## Records for the task
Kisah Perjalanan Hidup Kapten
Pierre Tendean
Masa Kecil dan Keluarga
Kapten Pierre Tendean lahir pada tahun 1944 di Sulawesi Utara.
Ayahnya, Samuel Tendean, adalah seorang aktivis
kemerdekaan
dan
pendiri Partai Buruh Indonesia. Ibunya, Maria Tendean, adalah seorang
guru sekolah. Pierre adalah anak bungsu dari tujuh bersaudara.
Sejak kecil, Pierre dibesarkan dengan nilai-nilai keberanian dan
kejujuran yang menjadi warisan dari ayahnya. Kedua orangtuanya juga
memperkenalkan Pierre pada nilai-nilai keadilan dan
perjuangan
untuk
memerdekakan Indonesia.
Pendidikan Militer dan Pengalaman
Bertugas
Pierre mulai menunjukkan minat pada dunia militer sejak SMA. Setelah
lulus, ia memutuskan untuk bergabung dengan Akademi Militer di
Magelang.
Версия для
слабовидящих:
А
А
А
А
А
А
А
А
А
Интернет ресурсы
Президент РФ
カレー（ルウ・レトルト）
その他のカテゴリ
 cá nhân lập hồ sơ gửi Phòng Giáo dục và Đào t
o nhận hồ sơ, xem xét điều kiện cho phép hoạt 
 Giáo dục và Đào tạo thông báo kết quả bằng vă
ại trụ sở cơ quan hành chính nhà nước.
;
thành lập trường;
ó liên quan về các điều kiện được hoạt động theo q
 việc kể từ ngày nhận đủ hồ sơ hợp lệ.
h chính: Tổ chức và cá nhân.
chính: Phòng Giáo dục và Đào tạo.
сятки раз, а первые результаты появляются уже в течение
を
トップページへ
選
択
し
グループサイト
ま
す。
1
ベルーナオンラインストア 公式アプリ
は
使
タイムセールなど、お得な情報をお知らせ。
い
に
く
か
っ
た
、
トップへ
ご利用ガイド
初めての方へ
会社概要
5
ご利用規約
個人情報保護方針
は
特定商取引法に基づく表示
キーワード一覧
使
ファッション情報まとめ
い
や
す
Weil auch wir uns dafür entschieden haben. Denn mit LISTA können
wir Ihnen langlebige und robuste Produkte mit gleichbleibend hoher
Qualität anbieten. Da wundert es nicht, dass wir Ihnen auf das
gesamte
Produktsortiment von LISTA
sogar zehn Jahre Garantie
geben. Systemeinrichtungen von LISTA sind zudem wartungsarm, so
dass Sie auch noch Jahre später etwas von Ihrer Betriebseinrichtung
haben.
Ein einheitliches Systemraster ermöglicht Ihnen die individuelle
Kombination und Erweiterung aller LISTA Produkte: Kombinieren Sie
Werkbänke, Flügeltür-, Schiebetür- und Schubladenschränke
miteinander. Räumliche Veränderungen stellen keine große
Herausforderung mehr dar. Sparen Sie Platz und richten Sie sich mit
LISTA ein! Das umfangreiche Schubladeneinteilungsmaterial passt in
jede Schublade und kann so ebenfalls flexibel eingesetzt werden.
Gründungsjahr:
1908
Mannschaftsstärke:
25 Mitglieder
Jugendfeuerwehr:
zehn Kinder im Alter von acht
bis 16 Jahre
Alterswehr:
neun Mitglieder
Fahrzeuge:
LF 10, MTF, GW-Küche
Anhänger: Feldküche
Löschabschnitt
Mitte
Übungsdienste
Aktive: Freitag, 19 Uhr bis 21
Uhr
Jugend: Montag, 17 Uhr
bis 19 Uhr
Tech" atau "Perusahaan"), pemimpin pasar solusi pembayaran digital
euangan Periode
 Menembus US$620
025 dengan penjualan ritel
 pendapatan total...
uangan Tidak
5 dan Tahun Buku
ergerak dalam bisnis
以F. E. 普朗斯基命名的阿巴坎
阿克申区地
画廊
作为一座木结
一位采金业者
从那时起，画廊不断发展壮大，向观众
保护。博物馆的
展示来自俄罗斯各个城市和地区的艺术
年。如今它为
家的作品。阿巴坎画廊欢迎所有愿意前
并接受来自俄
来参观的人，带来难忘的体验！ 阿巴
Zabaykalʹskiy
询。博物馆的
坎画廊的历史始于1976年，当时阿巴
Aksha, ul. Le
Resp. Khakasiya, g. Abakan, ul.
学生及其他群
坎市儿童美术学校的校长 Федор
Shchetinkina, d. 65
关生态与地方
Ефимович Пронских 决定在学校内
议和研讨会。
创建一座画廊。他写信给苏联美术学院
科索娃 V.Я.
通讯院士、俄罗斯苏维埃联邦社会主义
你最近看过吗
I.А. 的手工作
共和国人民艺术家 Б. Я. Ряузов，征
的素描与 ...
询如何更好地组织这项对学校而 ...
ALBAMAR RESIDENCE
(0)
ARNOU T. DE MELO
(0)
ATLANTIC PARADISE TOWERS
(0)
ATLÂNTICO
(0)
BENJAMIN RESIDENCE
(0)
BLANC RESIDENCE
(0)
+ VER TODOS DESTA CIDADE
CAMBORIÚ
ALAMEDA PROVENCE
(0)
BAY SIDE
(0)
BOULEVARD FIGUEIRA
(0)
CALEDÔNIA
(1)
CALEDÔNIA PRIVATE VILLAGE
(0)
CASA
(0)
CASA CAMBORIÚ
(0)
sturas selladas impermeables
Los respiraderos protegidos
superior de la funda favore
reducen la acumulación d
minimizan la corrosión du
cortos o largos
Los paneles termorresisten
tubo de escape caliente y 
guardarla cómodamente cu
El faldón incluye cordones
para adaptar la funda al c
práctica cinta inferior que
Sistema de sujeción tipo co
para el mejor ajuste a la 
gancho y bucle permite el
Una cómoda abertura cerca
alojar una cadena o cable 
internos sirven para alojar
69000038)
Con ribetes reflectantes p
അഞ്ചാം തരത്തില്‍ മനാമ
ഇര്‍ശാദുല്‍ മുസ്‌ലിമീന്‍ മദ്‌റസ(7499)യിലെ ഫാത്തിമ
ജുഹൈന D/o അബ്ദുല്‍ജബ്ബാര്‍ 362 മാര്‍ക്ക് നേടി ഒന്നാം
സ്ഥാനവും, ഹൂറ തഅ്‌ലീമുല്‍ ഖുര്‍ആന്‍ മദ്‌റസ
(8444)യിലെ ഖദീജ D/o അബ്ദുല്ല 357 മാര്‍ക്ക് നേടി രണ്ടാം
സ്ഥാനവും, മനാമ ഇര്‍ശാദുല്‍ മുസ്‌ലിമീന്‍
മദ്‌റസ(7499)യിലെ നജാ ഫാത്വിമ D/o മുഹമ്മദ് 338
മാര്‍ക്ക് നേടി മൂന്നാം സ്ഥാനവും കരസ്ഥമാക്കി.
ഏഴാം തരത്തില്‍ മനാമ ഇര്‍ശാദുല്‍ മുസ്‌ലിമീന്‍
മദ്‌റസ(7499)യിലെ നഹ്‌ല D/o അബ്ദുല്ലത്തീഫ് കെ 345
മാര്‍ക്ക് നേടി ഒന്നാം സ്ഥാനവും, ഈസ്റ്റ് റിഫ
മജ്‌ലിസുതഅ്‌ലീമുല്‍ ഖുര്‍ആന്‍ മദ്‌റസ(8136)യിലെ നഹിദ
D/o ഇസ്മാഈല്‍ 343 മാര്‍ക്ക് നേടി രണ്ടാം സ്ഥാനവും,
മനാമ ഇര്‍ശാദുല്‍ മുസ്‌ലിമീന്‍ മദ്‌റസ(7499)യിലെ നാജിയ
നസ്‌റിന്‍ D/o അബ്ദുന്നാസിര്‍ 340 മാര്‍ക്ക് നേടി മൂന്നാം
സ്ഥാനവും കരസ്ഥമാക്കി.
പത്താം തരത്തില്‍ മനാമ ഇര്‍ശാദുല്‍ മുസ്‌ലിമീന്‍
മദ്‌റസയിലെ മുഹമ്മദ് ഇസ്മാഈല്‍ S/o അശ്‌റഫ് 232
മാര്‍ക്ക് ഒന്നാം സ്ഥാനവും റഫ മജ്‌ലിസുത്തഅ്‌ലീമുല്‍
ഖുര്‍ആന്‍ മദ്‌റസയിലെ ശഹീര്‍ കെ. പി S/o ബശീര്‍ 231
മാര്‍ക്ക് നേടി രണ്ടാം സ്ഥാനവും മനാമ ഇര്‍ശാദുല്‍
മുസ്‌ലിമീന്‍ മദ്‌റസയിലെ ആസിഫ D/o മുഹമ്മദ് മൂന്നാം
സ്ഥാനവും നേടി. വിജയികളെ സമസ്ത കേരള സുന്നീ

## Problem description
Which lines belong in the answer? Exactly those from the first line of the entries through the line holding "h chính: Tổ chức và cá nhân.", inclusive, copied unchanged.

## Answer for this exercise
Kisah Perjalanan Hidup Kapten
Pierre Tendean
Masa Kecil dan Keluarga
Kapten Pierre Tendean lahir pada tahun 1944 di Sulawesi Utara.
Ayahnya, Samuel Tendean, adalah seorang aktivis
kemerdekaan
dan
pendiri Partai Buruh Indonesia. Ibunya, Maria Tendean, adalah seorang
guru sekolah. Pierre adalah anak bungsu dari tujuh bersaudara.
Sejak kecil, Pierre dibesarkan dengan nilai-nilai keberanian dan
kejujuran yang menjadi warisan dari ayahnya. Kedua orangtuanya juga
memperkenalkan Pierre pada nilai-nilai keadilan dan
perjuangan
untuk
memerdekakan Indonesia.
Pendidikan Militer dan Pengalaman
Bertugas
Pierre mulai menunjukkan minat pada dunia militer sejak SMA. Setelah
lulus, ia memutuskan untuk bergabung dengan Akademi Militer di
Magelang.
Версия для
слабовидящих:
А
А
А
А
А
А
А
А
А
Интернет ресурсы
Президент РФ
カレー（ルウ・レトルト）
その他のカテゴリ
 cá nhân lập hồ sơ gửi Phòng Giáo dục và Đào t
o nhận hồ sơ, xem xét điều kiện cho phép hoạt 
 Giáo dục và Đào tạo thông báo kết quả bằng vă
ại trụ sở cơ quan hành chính nhà nước.
;
thành lập trường;
ó liên quan về các điều kiện được hoạt động theo q
 việc kể từ ngày nhận đủ hồ sơ hợp lệ.
h chính: Tổ chức và cá nhân.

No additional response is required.